» **What you need to do**: The data follows this line. Copy verbatim the line with "堺市堺区今池町1丁3-15" and each line after it to the end.

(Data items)
※
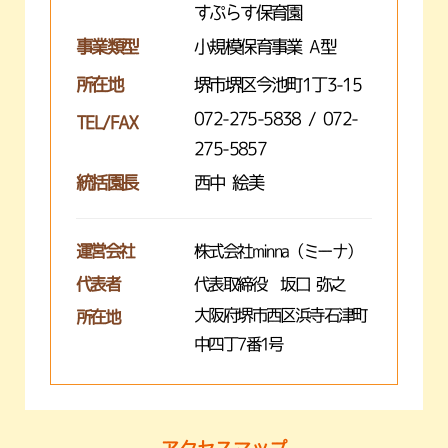
すぷらす保育園
事業類型
小規模保育事業 A型
所在地
堺市堺区今池町1丁3-15
072-275-5838 / 072-
TEL/FAX
275-5857
統括園長
西中 絵美
運営会社
株式会社minna（ミーナ）
代表者
代表取締役 坂口 弥之
大阪府堺市西区浜寺石津町
所在地
中四丁7番1号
※
» **Written answer**:
堺市堺区今池町1丁3-15
072-275-5838 / 072-
TEL/FAX
275-5857
統括園長
西中 絵美
運営会社
株式会社minna（ミーナ）
代表者
代表取締役 坂口 弥之
大阪府堺市西区浜寺石津町
所在地
中四丁7番1号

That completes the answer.